But during the presentation, Dr Urzi Brancati will point out that the correlation may not be causal and that we need to much better understand the relationship between numeracy and good outcomes. Dr Urzi Brancati highlights this by pointing out that there is even seemingly a correlation between good numeracy and whether an an older person has had sex in the last year.
Speaking at the Retirement Income Summit, Dr Cesira Urzi Brancati said
“Increasingly, responsibility for our financial wellbeing in retirement is being placed on individuals rather than the state. Yet we believe that potentially many millions of people are ill--equipped to make the best financial decisions.
It is clear that good numeracy appears to be correlated with good financial outcomes. But in fact, the impact of measured financial capability on financial behaviours is ambiguous.
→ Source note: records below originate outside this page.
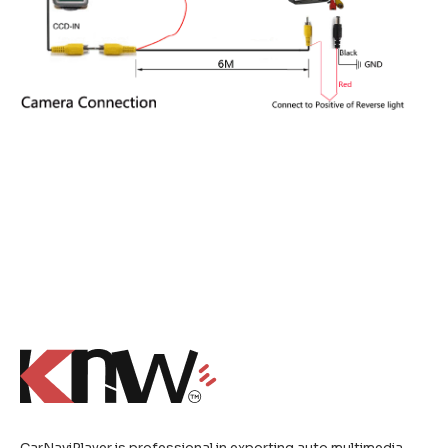
CarNaviPlayer is professional in exporting auto multimedia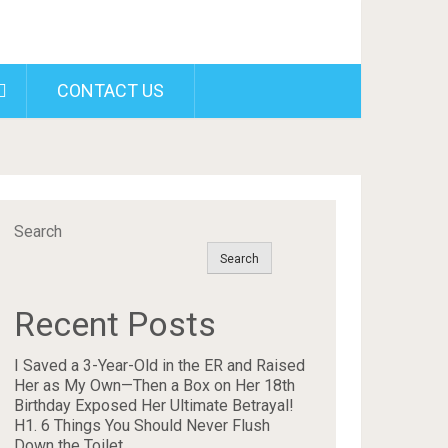
CONTACT US
Search
Search
Recent Posts
I Saved a 3-Year-Old in the ER and Raised
Her as My Own—Then a Box on Her 18th
Birthday Exposed Her Ultimate Betrayal!
H1. 6 Things You Should Never Flush
Down the Toilet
Perhaps some people save more and can give more correct answers simply because they are smarter. And perhaps people have saved more or invested better and therefore have learnt the working of compound interest, rather than the opposite.
Even if we were absolutely convinced that you can “teach” financial capability, it isn’t clear we have adequate evidence as to what actually works for older people.
We very much welcome the recently announced investment by the Money Advice Service to help us better understand more about how to improve financial capability.''
Dr Cesira Urzi Brancati was speaking at the ILC-UK National Retirement Income Summit, attended by 160 industry and consumer experts in London today.
The ILC-UK’s Second Retirement Income Summit was announced 10 years on from the Pensions Commission. The Pensions Commission painted a future where individuals would need to do a combination of working longer, saving more, or paying more tax. The Commission argued that a failure to act would lead to poorer pensioners.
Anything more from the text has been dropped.